• [Work task] From the first line of the records below, transcribe each line exactly up to and including the one with "vivo e muito mais."; pictures stay out.

• [Dataset records]

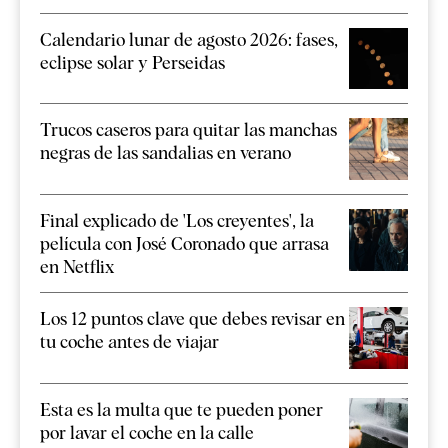
Calendario lunar de agosto 2026: fases,
eclipse solar y Perseidas
Trucos caseros para quitar las manchas
negras de las sandalias en verano
Final explicado de 'Los creyentes', la
película con José Coronado que arrasa
en Netflix
Los 12 puntos clave que debes revisar en
tu coche antes de viajar
Esta es la multa que te pueden poner
por lavar el coche en la calle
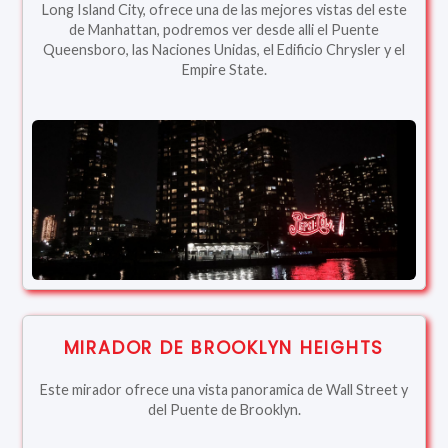
Long Island City, ofrece una de las mejores vistas del este
de Manhattan, podremos ver desde alli el Puente
Queensboro, las Naciones Unidas, el Edificio Chrysler y el
Empire State.
MIRADOR DE BROOKLYN HEIGHTS
Este mirador ofrece una vista panoramica de Wall Street y
del Puente de Brooklyn.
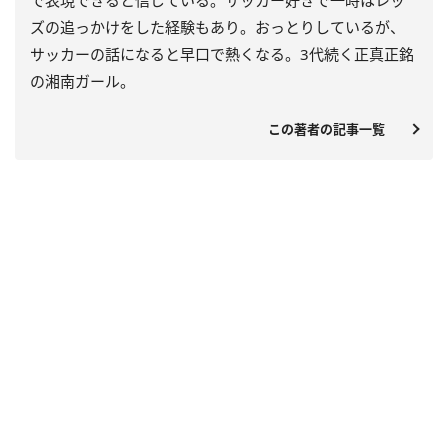
で表現できると信じている。サッカー好きで一時はレッ
ズの追っかけをした経験もあり。おっとりしているが、
サッカーの話になると早口で熱くなる。3代続く正真正銘
の湘南ガール。
この著者の記事一覧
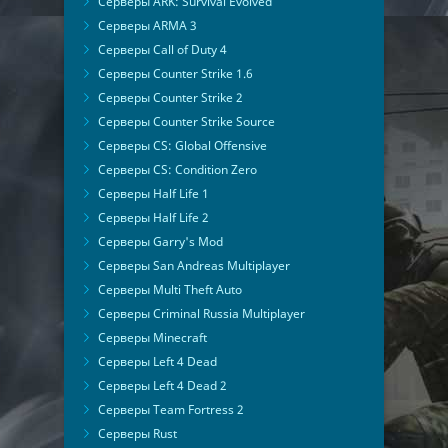
Серверы ARK: Survival Evolved
Серверы ARMA 3
Серверы Call of Duty 4
Серверы Counter Strike 1.6
Серверы Counter Strike 2
Серверы Counter Strike Source
Серверы CS: Global Offensive
Серверы CS: Condition Zero
Серверы Half Life 1
Серверы Half Life 2
Серверы Garry's Mod
Серверы San Andreas Multiplayer
Серверы Multi Theft Auto
Серверы Criminal Russia Multiplayer
Серверы Minecraft
Серверы Left 4 Dead
Серверы Left 4 Dead 2
Серверы Team Fortress 2
Серверы Rust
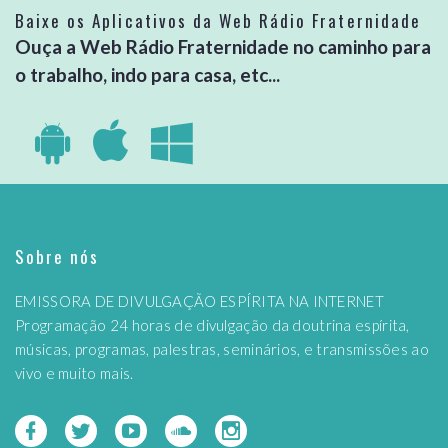
Baixe os Aplicativos da Web Rádio Fraternidade
Ouça a Web Rádio Fraternidade no caminho para
o trabalho, indo para casa, etc...
Sobre nós
EMISSORA DE DIVULGAÇÃO ESPÍRITA NA INTERNET
Programação 24 horas de divulgação da doutrina espírita,
músicas, programas, palestras, seminários, e transmissões ao
vivo e muito mais.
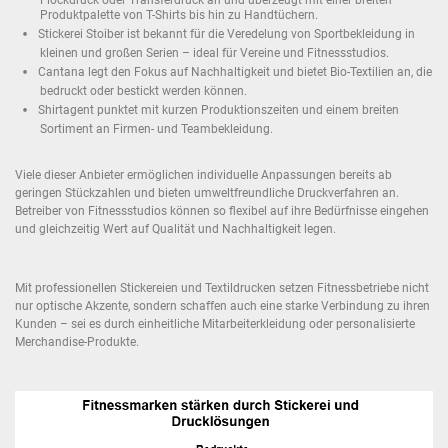
Produktpalette von T-Shirts bis hin zu Handtüchern.
Stickerei Stoiber ist bekannt für die Veredelung von Sportbekleidung in
kleinen und großen Serien – ideal für Vereine und Fitnessstudios.
Cantana legt den Fokus auf Nachhaltigkeit und bietet Bio-Textilien an, die
bedruckt oder bestickt werden können.
Shirtagent punktet mit kurzen Produktionszeiten und einem breiten
Sortiment an Firmen- und Teambekleidung.
Viele dieser Anbieter ermöglichen individuelle Anpassungen bereits ab
geringen Stückzahlen und bieten umweltfreundliche Druckverfahren an.
Betreiber von Fitnessstudios können so flexibel auf ihre Bedürfnisse eingehen
und gleichzeitig Wert auf Qualität und Nachhaltigkeit legen.
Mit professionellen Stickereien und Textildrucken setzen Fitnessbetriebe nicht
nur optische Akzente, sondern schaffen auch eine starke Verbindung zu ihren
Kunden – sei es durch einheitliche Mitarbeiterkleidung oder personalisierte
Merchandise-Produkte.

• [Answer to the exercise]
Calendario lunar de agosto 2026: fases,
eclipse solar y Perseidas
Trucos caseros para quitar las manchas
negras de las sandalias en verano
Final explicado de 'Los creyentes', la
película con José Coronado que arrasa
en Netflix
Los 12 puntos clave que debes revisar en
tu coche antes de viajar
Esta es la multa que te pueden poner
por lavar el coche en la calle
Long Island City, ofrece una de las mejores vistas del este
de Manhattan, podremos ver desde alli el Puente
Queensboro, las Naciones Unidas, el Edificio Chrysler y el
Empire State.
MIRADOR DE BROOKLYN HEIGHTS
Este mirador ofrece una vista panoramica de Wall Street y
del Puente de Brooklyn.
で表現できると信じている。サッカー好きで一時はレッ
ズの追っかけをした経験もあり。おっとりしているが、
サッカーの話になると早口で熱くなる。3代続く正真正銘
の湘南ガール。
この著者の記事一覧
Серверы ARK: Survival Evolved
Серверы ARMA 3
Серверы Call of Duty 4
Серверы Counter Strike 1.6
Серверы Counter Strike 2
Серверы Counter Strike Source
Серверы CS: Global Offensive
Серверы CS: Condition Zero
Серверы Half Life 1
Серверы Half Life 2
Серверы Garry's Mod
Серверы San Andreas Multiplayer
Серверы Multi Theft Auto
Серверы Criminal Russia Multiplayer
Серверы Minecraft
Серверы Left 4 Dead
Серверы Left 4 Dead 2
Серверы Team Fortress 2
Серверы Rust
Baixe os Aplicativos da Web Rádio Fraternidade
Ouça a Web Rádio Fraternidade no caminho para
o trabalho, indo para casa, etc...
Sobre nós
EMISSORA DE DIVULGAÇÃO ESPÍRITA NA INTERNET
Programação 24 horas de divulgação da doutrina espírita,
músicas, programas, palestras, seminários, e transmissões ao
vivo e muito mais.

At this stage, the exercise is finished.